Создавая новые портреты, художник стремился избегать любых повторений позы, жеста, ракурса. Он долго присматривался к очередной модели, делал эскизы, искал наиболее характерную для героя позу и самый подходящий интерьер. Так, для портрета супруги известного антиквара Владимира Гиршма– на очень долго подбирался соответствующий антураж, который бы подчеркнул изящество и лоск этой светской львицы и не умалил, не упростил ее блистательной красоты.
Портрет Иды Рубинштейн. 1910
Портрет Г. Л. Гиршман. 1907
Серов с большой симпатией относился к Генриетте Леопольдовне, находя ее «умной, образованной, культурной, простой и скромной, без замашек богатых выскочек и очень симпатичной». «Портрет Г. Л. Гиршман» (1907, Государственная Третьяковская галерея, Москва) являет собой смысловой и живописный шедевр.

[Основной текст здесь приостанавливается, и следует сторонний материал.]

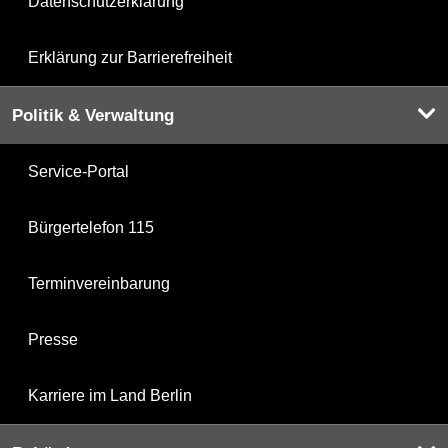
Datenschutzerklärung
Erklärung zur Barrierefreiheit
Politik & Verwaltung
Service-Portal
Bürgertelefon 115
Terminvereinbarung
Presse
Karriere im Land Berlin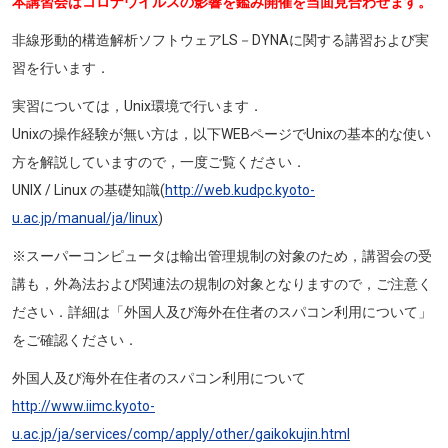
本講習会はコロナウイルスの影響を鑑み開催を当面見合わせます。
非線形動的構造解析ソフトウェアLS－DYNAに関する講習および実
習を行います．
実習については，Unix環境で行います．
Unixの操作経験が無い方は，以下WEBページでUnixの基本的な使い
方を解説していますので，一度ご覧ください．
UNIX / Linux の基礎知識(
http://web.kudpc.kyoto-
u.ac.jp/manual/ja/linux
)
※スーパーコンピュータは輸出管理規制の対象のため，講習会の受
講も，外為法および関連法の規制の対象となりますので，ご注意く
ださい．詳細は「外国人及び海外在住者のスパコン利用について」
をご確認ください．
外国人及び海外在住者のスパコン利用について
http://www.iimc.kyoto-
u.ac.jp/ja/services/comp/apply/other/gaikokujin.html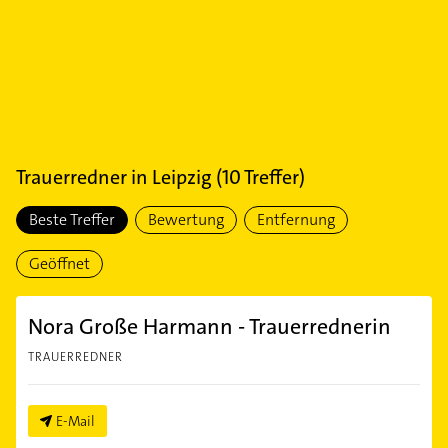
Trauerredner
in
Leipzig
(
10
Treffer)
Beste Treffer
Bewertung
Entfernung
Geöffnet
Nora Große Harmann - Trauerrednerin
TRAUERREDNER
E-Mail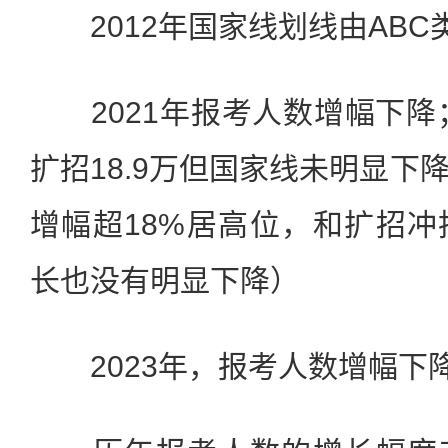
2012年国家线划线由ABC
2021年报考人数增幅下降；
扩招18.9万但国家线未明显下
增幅超18%居高位，和扩招
长也没有明显下降）
2023年，报考人数增幅下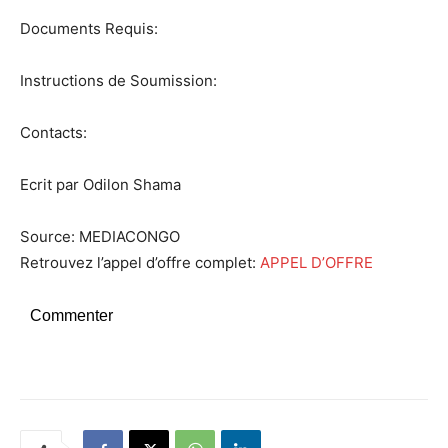
Documents Requis:
Instructions de Soumission:
Contacts:
Ecrit par Odilon Shama
Source: MEDIACONGO
Retrouvez l’appel d’offre complet:
APPEL D’OFFRE
Commenter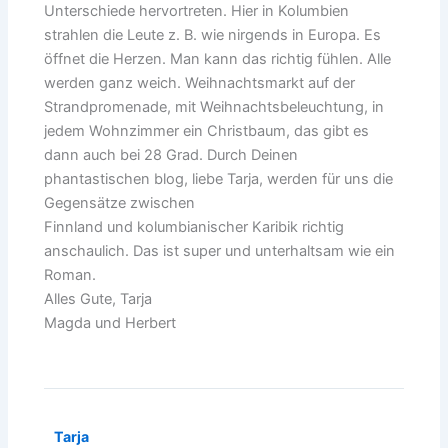
Unterschiede hervortreten. Hier in Kolumbien
strahlen die Leute z. B. wie nirgends in Europa. Es
öffnet die Herzen. Man kann das richtig fühlen. Alle
werden ganz weich. Weihnachtsmarkt auf der
Strandpromenade, mit Weihnachtsbeleuchtung, in
jedem Wohnzimmer ein Christbaum, das gibt es
dann auch bei 28 Grad. Durch Deinen
phantastischen blog, liebe Tarja, werden für uns die
Gegensätze zwischen
Finnland und kolumbianischer Karibik richtig
anschaulich. Das ist super und unterhaltsam wie ein
Roman.
Alles Gute, Tarja
Magda und Herbert
Tarja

На холсте изображена роскошная дама в строгом черном костюме, которая словно только что встала от туалетного столика и обернулась к другому зеркалу, — к художнику и зрителю. Возможно, она хотела осмотреть себя в полный рост, но между ней и вторым овальным зеркалом находился живописец, который остановил этот поворот своей талантливой кистью и зафиксировал навсегда строгий взыскательный взгляд, обратив его к нам. Генриетта Леопольдовна вглядывается в зрителя, как в зеркало, ее требовательный взгляд будто адресуется тем, кто будет смотреть на нее через века. Строгий костюм освежает лишь полоска белоснежного боа, кокетливо поправляемая лилейной ручкой, унизанной перстнями. Вторая рука в изящном изгибе опирается на столик.

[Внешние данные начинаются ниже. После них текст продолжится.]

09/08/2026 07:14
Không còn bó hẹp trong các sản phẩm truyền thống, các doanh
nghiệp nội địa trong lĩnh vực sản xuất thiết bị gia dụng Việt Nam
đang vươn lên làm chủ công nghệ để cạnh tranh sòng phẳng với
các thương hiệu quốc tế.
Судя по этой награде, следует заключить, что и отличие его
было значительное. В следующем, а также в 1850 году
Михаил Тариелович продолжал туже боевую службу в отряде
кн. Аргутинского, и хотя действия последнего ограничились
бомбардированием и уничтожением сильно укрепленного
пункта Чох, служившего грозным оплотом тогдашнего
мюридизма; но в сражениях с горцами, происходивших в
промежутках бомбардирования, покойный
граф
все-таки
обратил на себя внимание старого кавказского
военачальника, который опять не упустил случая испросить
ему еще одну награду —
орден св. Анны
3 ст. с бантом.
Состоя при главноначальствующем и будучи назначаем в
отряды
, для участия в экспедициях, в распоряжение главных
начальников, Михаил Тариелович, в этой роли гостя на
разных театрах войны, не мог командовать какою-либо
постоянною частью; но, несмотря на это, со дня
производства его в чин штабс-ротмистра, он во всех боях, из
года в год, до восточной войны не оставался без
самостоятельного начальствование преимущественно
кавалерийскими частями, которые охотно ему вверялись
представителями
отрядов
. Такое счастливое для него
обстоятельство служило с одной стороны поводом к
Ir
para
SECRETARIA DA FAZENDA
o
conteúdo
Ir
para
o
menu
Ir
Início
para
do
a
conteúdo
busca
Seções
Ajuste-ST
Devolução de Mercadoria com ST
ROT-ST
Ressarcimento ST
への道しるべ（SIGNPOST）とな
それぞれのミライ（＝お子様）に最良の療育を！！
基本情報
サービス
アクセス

Серов создал в картине игру зеркал, двойное отражение, заметное только со стороны художника и открытое им зрителю. Помимо отражающейся в зеркале спины Гиршман, он изобразил и ее расплывчатую уменьшенную копию в дальнем зеркале, замкнув, таким образом, круг и показав в отражении то, что находится за пределами полотна портрета. Но и этого живописцу показалось мало: он поместил на край зеркала и картины свой автопортрет, искаженный огранкой, но все же ясно читаемый. Картина является единственным в творчестве Серова диалогом модели и художника, напряженность лица которого показывает, как сложна и ответственна его работа.
У переправы. 1905
Этот взгляд-рентген мастера так страшил многих светских особ, что они боялись позировать ему. Художник всегда отчетливо видел и беспристрастно выдавал миру суть портретируемого человека. Все знали, что позировать Серову «опасно», хотя живописец никогда не обманывал ожиданий своих заказчиков, создавая великолепные и очень похожие портреты, которыми те могли гордиться. Но мастер сам признавал, что его интересует не столько позирующий человек, сколько его характеристика, которую можно отразить в портрете. Выявленное в героях часто бывало столь неожиданным, что его неоднократно упрекали в шаржировании. «Что делать, если шарж сидит в самой модели, я-то чем виноват? Я только высмотрел, подметил», — отвечал он.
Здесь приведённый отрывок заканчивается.